DESCRIPTION OF THE TASK => Extract the run of lines that starts at the top of the records below and ends at the line with "elementos de acabado.", keeping both ends and excluding pictures.

DATA EXCERPTS =>
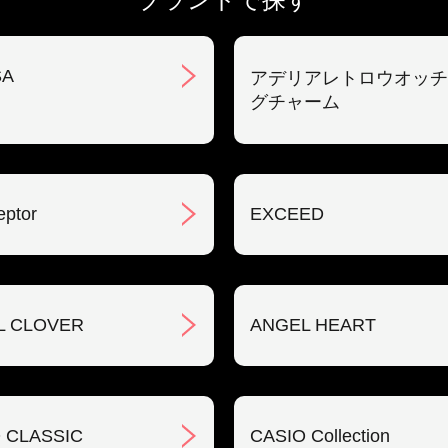
SA
アデリアレトロウオッチ
グチャーム
eptor
EXCEED
L CLOVER
ANGEL HEART
 CLASSIC
CASIO Collection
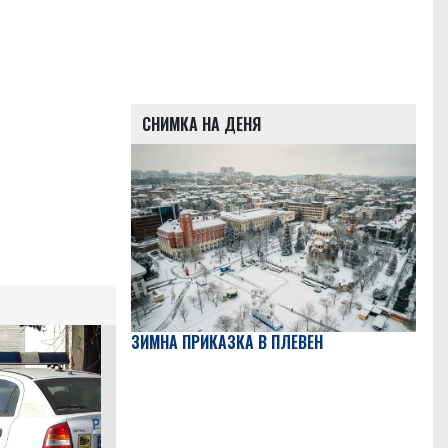
СНИМКА НА ДЕНЯ
ЗИМНА ПРИКАЗКА В ПЛЕВЕН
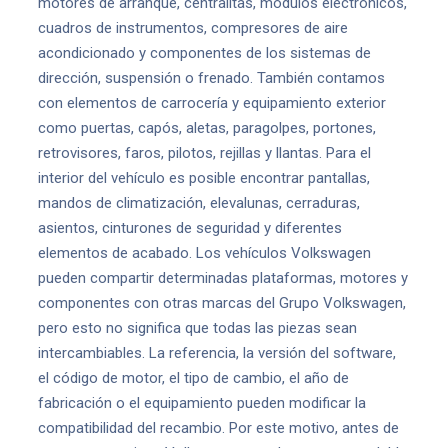
motores de arranque, centralitas, módulos electrónicos,
cuadros de instrumentos, compresores de aire
acondicionado y componentes de los sistemas de
dirección, suspensión o frenado. También contamos
con elementos de carrocería y equipamiento exterior
como puertas, capós, aletas, paragolpes, portones,
retrovisores, faros, pilotos, rejillas y llantas. Para el
interior del vehículo es posible encontrar pantallas,
mandos de climatización, elevalunas, cerraduras,
asientos, cinturones de seguridad y diferentes
elementos de acabado. Los vehículos Volkswagen
pueden compartir determinadas plataformas, motores y
componentes con otras marcas del Grupo Volkswagen,
pero esto no significa que todas las piezas sean
intercambiables. La referencia, la versión del software,
el código de motor, el tipo de cambio, el año de
fabricación o el equipamiento pueden modificar la
compatibilidad del recambio. Por este motivo, antes de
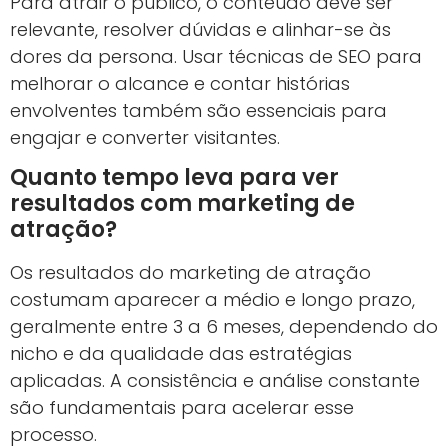
Para atrair o público, o conteúdo deve ser
relevante, resolver dúvidas e alinhar-se às
dores da persona. Usar técnicas de SEO para
melhorar o alcance e contar histórias
envolventes também são essenciais para
engajar e converter visitantes.
Quanto tempo leva para ver
resultados com marketing de
atração?
Os resultados do marketing de atração
costumam aparecer a médio e longo prazo,
geralmente entre 3 a 6 meses, dependendo do
nicho e da qualidade das estratégias
aplicadas. A consistência e análise constante
são fundamentais para acelerar esse
processo.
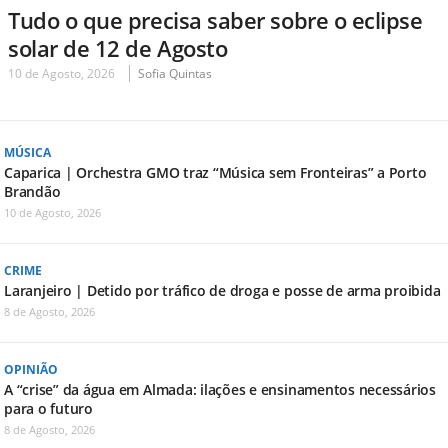
Tudo o que precisa saber sobre o eclipse
solar de 12 de Agosto
10 de Agosto, 2026
Sofia Quintas
MÚSICA
Caparica | Orchestra GMO traz “Música sem Fronteiras” a Porto
Brandão
10 de Agosto, 2026
CRIME
Laranjeiro | Detido por tráfico de droga e posse de arma proibida
8 de Agosto, 2026
OPINIÃO
A “crise” da água em Almada: ilações e ensinamentos necessários
para o futuro
8 de Agosto, 2026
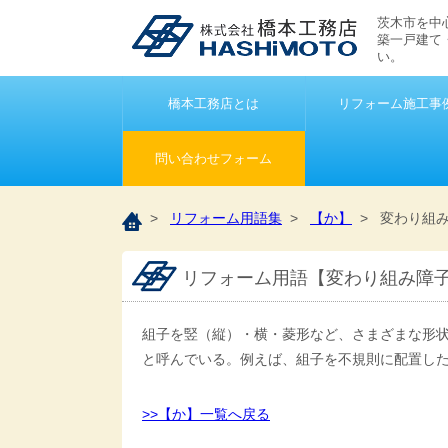
茨木市を中
築一戸建て
い。
橋本工務店とは
リフォーム施工事
問い合わせフォーム
>
リフォーム用語集
>
【か】
> 変わり組
リフォーム用語【変わり組み障
組子を竪（縦）・横・菱形など、さまざまな形
と呼んでいる。例えば、組子を不規則に配置し
>>【か】一覧へ戻る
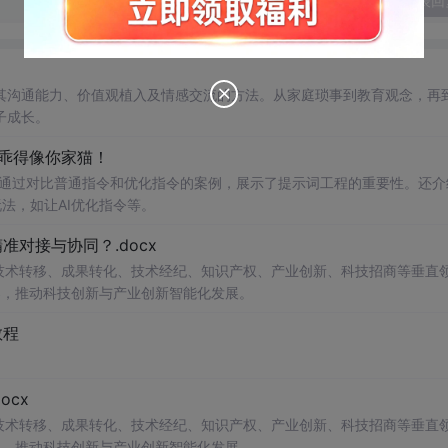
发表回
其沟通能力、价值观植入及情感交流的方法。从家庭琐事到教育观念，再
子成长。
I乖得像你家猫！
法。通过对比普通指令和优化指令的案例，展示了提示词工程的重要性。还介
法，如让AI优化指令等。
对接与协同？.docx
在技术转移、成果转化、技术经纪、知识产权、产业创新、科技招商等垂直
案，推动科技创新与产业创新智能化发展。
教程
cx
在技术转移、成果转化、技术经纪、知识产权、产业创新、科技招商等垂直
案，推动科技创新与产业创新智能化发展。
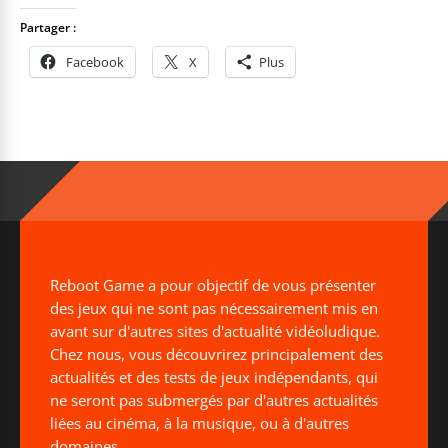
Partager :
Facebook
X
Plus
Reboot Game a pour objectif de vous présenter
des jeux qui ne sont pas nécessairement mis en
avant sur d'autres sites d'actualité vidéoludique.
Chez nous, vous découvrirez principalement des
actualités et des tests de jeux indépendants, qui
ne seront pas submergés par d'autres actualités
liées au cinéma, à la musique, ou à d'autres
domaines...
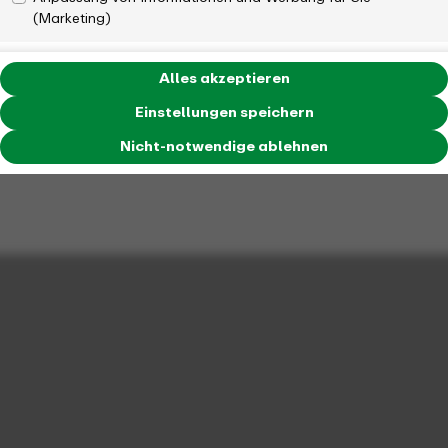
(Marketing)
Alles akzeptieren
Einstellungen speichern
Nicht-notwendige ablehnen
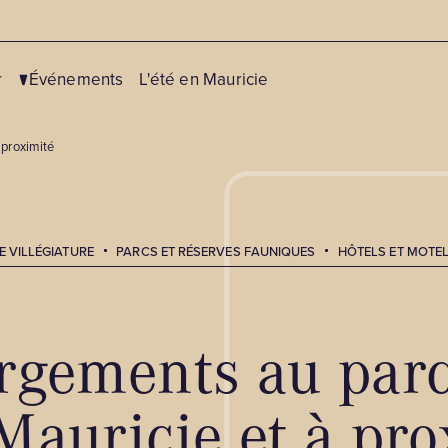
r
Événements
L'été en Mauricie
 proximité
E VILLÉGIATURE
PARCS ET RÉSERVES FAUNIQUES
HÔTELS ET MOTE
Centres de ski
Vélo
Fatbike
Canot, kayak et sup
Motoneige
Chasse et pêche
rgements au parc
Patinage
Équitation
Mauricie et à pr
Pêche blanche et pêche aux
Golf
petits poissons des chenaux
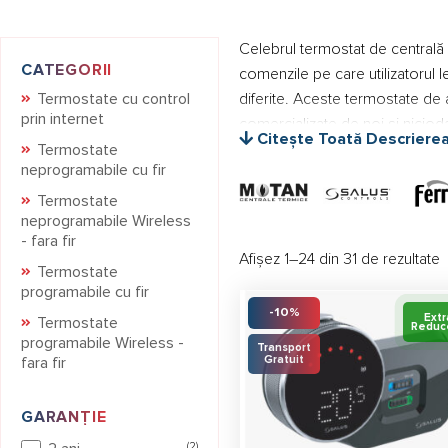
Celebrul termostat de centrală e
CATEGORII
comenzile pe care utilizatorul l
Termostate cu control
diferite. Aceste termostate de
prin internet
comercializate de noi și nicio
Citește Toată Descriere
Termostate
Majoritatea produselor noastre 
neprogramabile cu fir
cunoscuți în România, dar și pe
Termostate
timp ce garanțiile pot fi de la 2 
neprogramabile Wireless
- fara fir
Afișez 1–24 din 31 de rezultate
Termostate cu Co
Termostate
programabile cu fir
Gama de termostate cu control 
-10%
Extr
Termostate
Reduc
mereu clienților noștri sunt c
programabile Wireless -
Transport
acțiuni gospodărești sau de înt
Gratuit
fara fir
termostate de ambianță sau term
GARANȚIE
Începând de la prețurile accesib
(2)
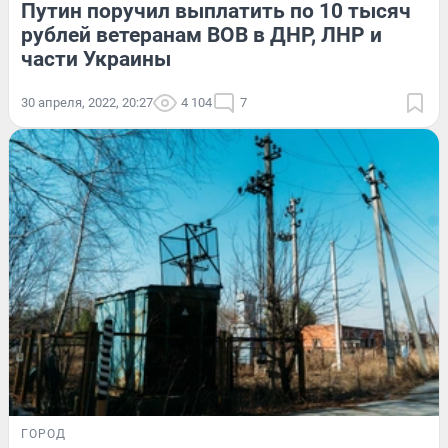
Путин поручил выплатить по 10 тысяч
рублей ветеранам ВОВ в ДНР, ЛНР и
части Украины
30 апреля, 2022, 20:27
4 104
7
ГОРОД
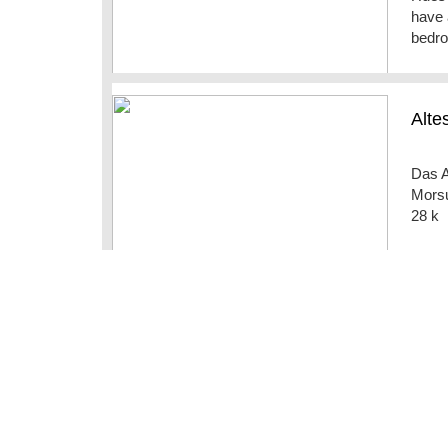
have 
bedr
Alte
Das A
Morsu
28 k
Uas
Die U
Morsu
Sie pr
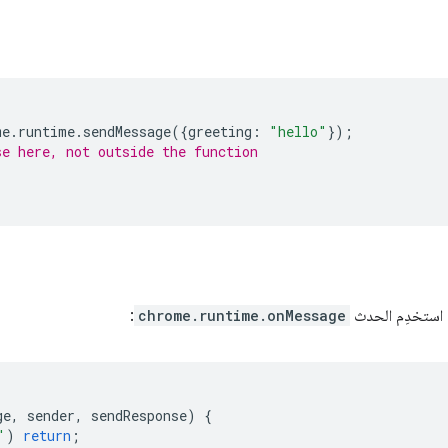
me
.
runtime
.
sendMessage
({
greeting
:
"hello"
});
se here, not outside the function
، استخدِم الحدث
chrome.runtime.onMessage
:
ge
,
sender
,
sendResponse
)
{
'
)
return
;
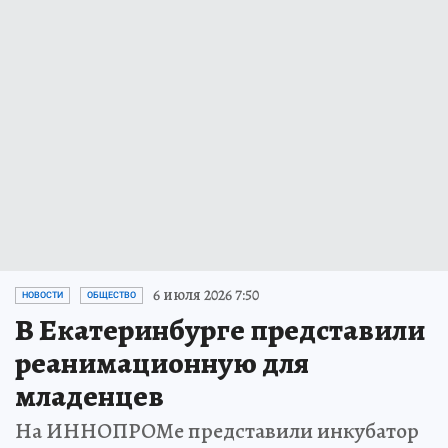
6 июля 2026 7:50
НОВОСТИ
ОБЩЕСТВО
В Екатеринбурге представили
реанимационную для
младенцев
На ИННОПРОМе представили инкубатор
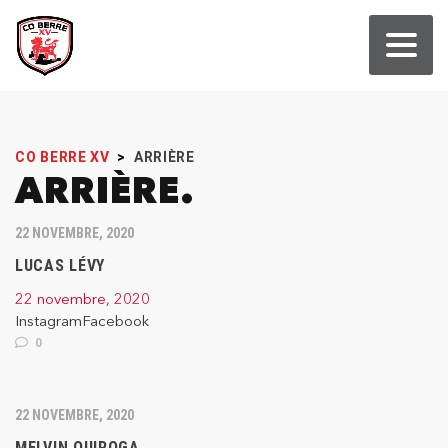
CO BERRE XV
>
ARRIÈRE
ARRIÈRE
22 NOVEMBRE, 2020
LUCAS LÉVY
22 novembre, 2020
InstagramFacebook
0
22 NOVEMBRE, 2020
MELVIN QUIROGA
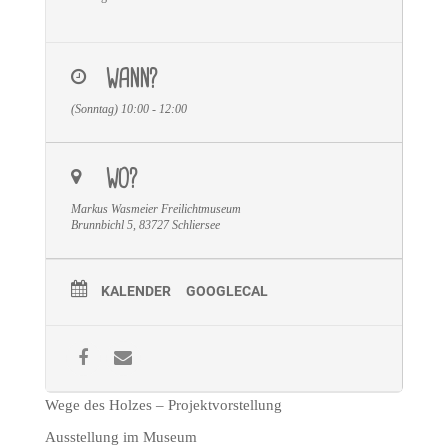
WANN?
(Sonntag) 10:00 - 12:00
WO?
Markus Wasmeier Freilichtmuseum
Brunnbichl 5, 83727 Schliersee
KALENDER
GOOGLECAL
Wege des Holzes – Projektvorstellung
Ausstellung im Museum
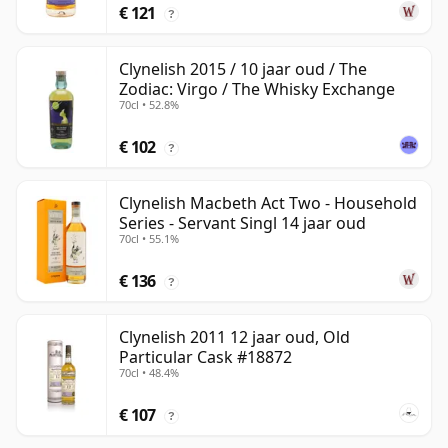
€ 121
?
Clynelish 2015 / 10 jaar oud / The
Zodiac: Virgo / The Whisky Exchange
70cl • 52.8%
€ 102
?
Clynelish Macbeth Act Two - Household
Series - Servant Singl 14 jaar oud
70cl • 55.1%
€ 136
?
Clynelish 2011 12 jaar oud, Old
Particular Cask #18872
70cl • 48.4%
€ 107
?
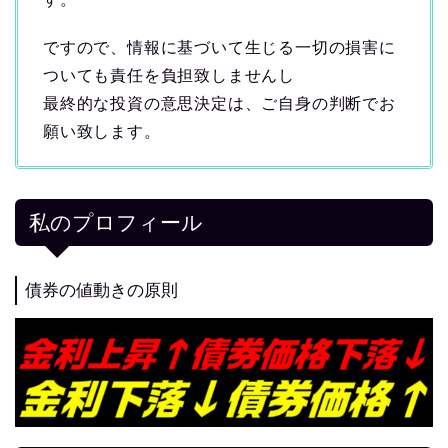
ですので、情報に基づいて生じる一切の損害に
ついても責任を負担致しませんし
最終的な投資の意思決定は、ご自身の判断でお
願い致します。
私のプロフィール
債券の値動きの原則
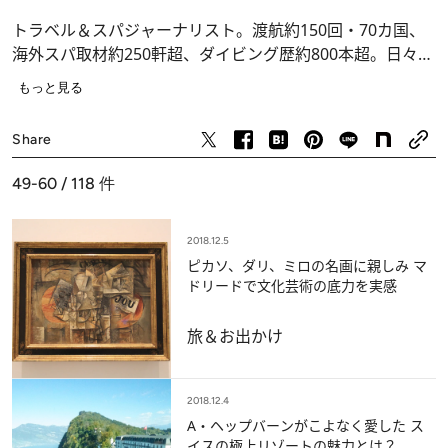
トラベル＆スパジャーナリスト。渡航約150回・70カ国、
海外スパ取材約250軒超、ダイビング歴約800本超。日々楽
しい旅の提案を発信中。著書は『美食と雑貨と美肌の王国
もっと見る
魅惑のモロッコ』(ダイヤモンド社)、薔薇でキレイになる
ためのMOOK『LOVE！ ROSE』(宝島社)など。楽園写真
Share
家・三好和義氏と共著の『死ぬまでに絶対行きたい世界の
楽園リゾート』(PHP研究所)は台湾と中国で翻訳出版、第2
49-60 / 118
件
弾『地球の奇跡、大自然の宝石に逢いに… 青の楽園へ』
(PHP研究所)も中国で出版された。新刊『ファーストクラ
2018.12.5
スで世界一周』(ブックマン社)は好評につき3刷！
ピカソ、ダリ、ミロの名画に親しみ マ
Twitter
https://twitter.com/aisha_t
ドリードで文化芸術の底力を実感
ブログ
http://ameblo.jp/aisha
「たかせ藍沙のファーストクラスで世界一周」Facebook
旅＆お出かけ
http://www.facebook.com/WRT.by.FirstClassFlight
2018.12.4
A・ヘップバーンがこよなく愛した ス
イスの極上リゾートの魅力とは？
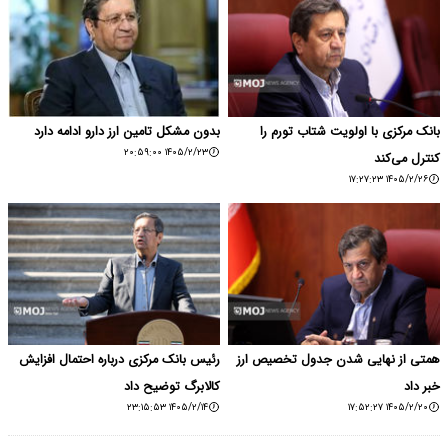
بانک مرکزی با اولویت شتاب تورم را
بدون مشکل تامین ارز دارو ادامه دارد
۱۴۰۵/۲/۲۳ ۲۰:۵۹:۰۰
کنترل می‌کند
۱۴۰۵/۲/۲۶ ۱۷:۲۷:۲۳
همتی از نهایی شدن جدول تخصیص ارز
رئیس بانک مرکزی درباره احتمال افزایش
خبر داد
کالابرگ توضیح داد
۱۴۰۵/۲/۱۴ ۲۳:۱۵:۵۳
۱۴۰۵/۲/۲۰ ۱۷:۵۲:۲۷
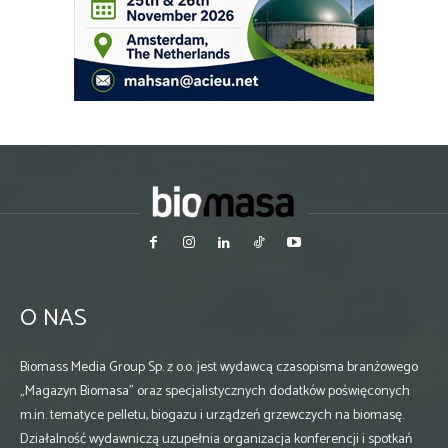
O NAS
Biomass Media Group Sp. z o.o. jest wydawcą czasopisma branżowego
„Magazyn Biomasa” oraz specjalistycznych dodatków poświęconych
m.in. tematyce pelletu, biogazu i urządzeń grzewczych na biomasę.
Działalność wydawniczą uzupełnia organizacja konferencji i spotkań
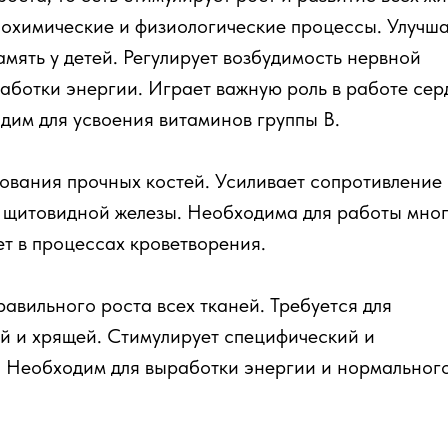
биохимические и физиологические процессы. Улучш
мять у детей. Регулирует возбудимость нервной
аботки энергии. Играет важную роль в работе сер
дим для усвоения витаминов группы В.
ования прочных костей. Усиливает сопротивление
 щитовидной железы. Необходима для работы мно
ет в процессах кроветворения.
авильного роста всех тканей. Требуется для
й и хрящей. Стимулирует специфический и
 Необходим для выработки энергии и нормальног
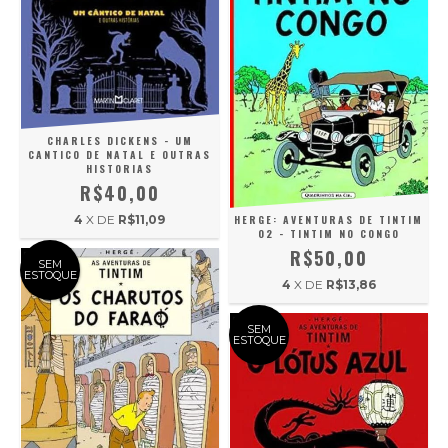
CHARLES DICKENS - UM
CANTICO DE NATAL E OUTRAS
HISTORIAS
R$40,00
4
X DE
R$11,09
HERGE: AVENTURAS DE TINTIM
02 - TINTIM NO CONGO
R$50,00
SEM
ESTOQUE
4
X DE
R$13,86
SEM
ESTOQUE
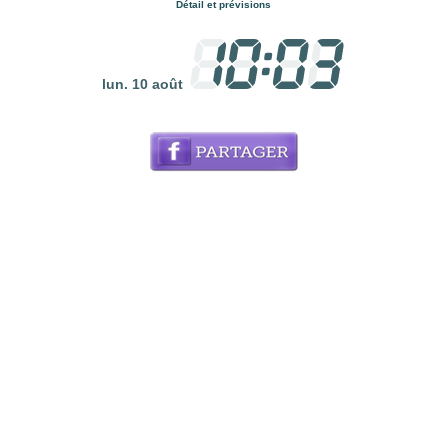
Détail et prévisions
lun. 10 août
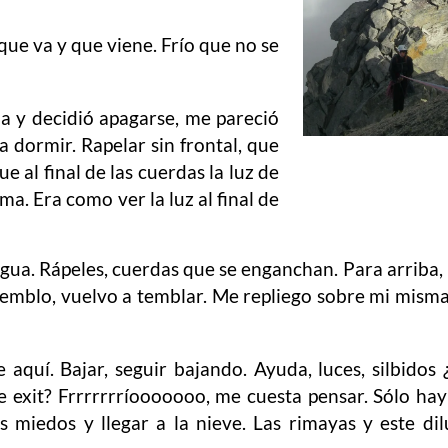
que va y que viene. Frío que no se
ia y decidió apagarse, me pareció
a dormir. Rapelar sin frontal, que
 al final de las cuerdas la luz de
. Era como ver la luz al final de
ua. Rápeles, cuerdas que se enganchan. Para arriba,
iemblo, vuelvo a temblar. Me repliego sobre mi mism
 aquí. Bajar, seguir bajando. Ayuda, luces, silbidos
e exit? Frrrrrrríooooooo, me cuesta pensar. Sólo ha
s miedos y llegar a la nieve. Las rimayas y este dil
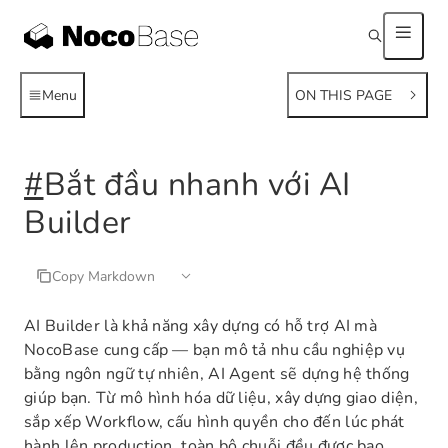
Menu
ON THIS PAGE
#
Bắt đầu nhanh với AI
Builder
Copy Markdown
AI Builder là khả năng xây dựng có hỗ trợ AI mà
NocoBase cung cấp — bạn mô tả nhu cầu nghiệp vụ
bằng ngôn ngữ tự nhiên, AI Agent sẽ dựng hệ thống
giúp bạn. Từ mô hình hóa dữ liệu, xây dựng giao diện,
sắp xếp Workflow, cấu hình quyền cho đến lúc phát
hành lên production, toàn bộ chuỗi đều được bao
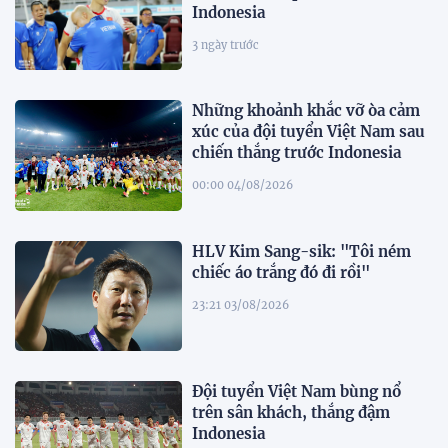
Indonesia
3 ngày trước
Những khoảnh khắc vỡ òa cảm
xúc của đội tuyển Việt Nam sau
chiến thắng trước Indonesia
00:00 04/08/2026
HLV Kim Sang-sik: "Tôi ném
chiếc áo trắng đó đi rồi"
23:21 03/08/2026
Đội tuyển Việt Nam bùng nổ
trên sân khách, thắng đậm
Indonesia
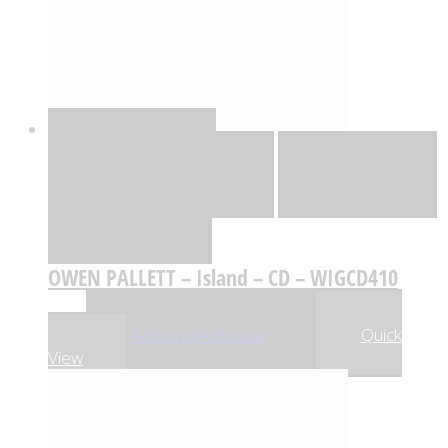
Quick View
Adicionar
Adicionar
Adicionar à lista
de desejos
Comparar
OWEN PALLETT – Island – CD – WIGCD410
,01
€
7
Adicionar
Adicionar
Quick
View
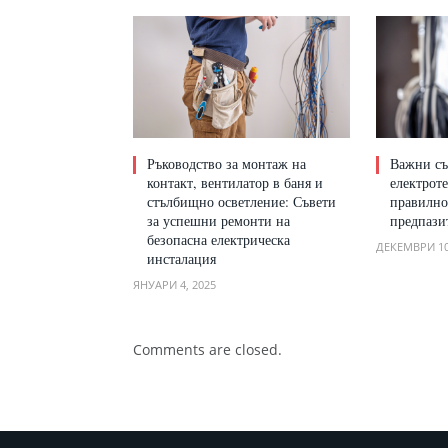
Ръководство за монтаж на
Важни съ
контакт, вентилатор в баня и
електрот
стълбищно осветление: Съвети
правилно
за успешни ремонти на
предпази
безопасна електрическа
ДЕКЕМВРИ 10
инсталация
ЯНУАРИ 4, 2025
Comments are closed.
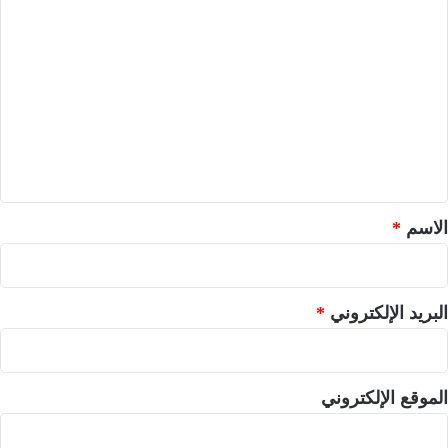
ا
ل
ت
ع
ل
ي
ق
*
الاسم
*
البريد الإلكتروني
*
الموقع الإلكتروني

TASK SOLUTION =>
SA
アデリアレトロウオッチ
グチャーム
eptor
EXCEED
L CLOVER
ANGEL HEART
 CLASSIC
CASIO Collection
СНИМКА НА ДЕНЯ
ЗИМНА ПРИКАЗКА В ПЛЕВЕН
motores de arranque, centralitas, módulos electrónicos,
cuadros de instrumentos, compresores de aire
acondicionado y componentes de los sistemas de
dirección, suspensión o frenado. También contamos
con elementos de carrocería y equipamiento exterior
como puertas, capós, aletas, paragolpes, portones,
retrovisores, faros, pilotos, rejillas y llantas. Para el
interior del vehículo es posible encontrar pantallas,
mandos de climatización, elevalunas, cerraduras,
asientos, cinturones de seguridad y diferentes
elementos de acabado. Los vehículos Volkswagen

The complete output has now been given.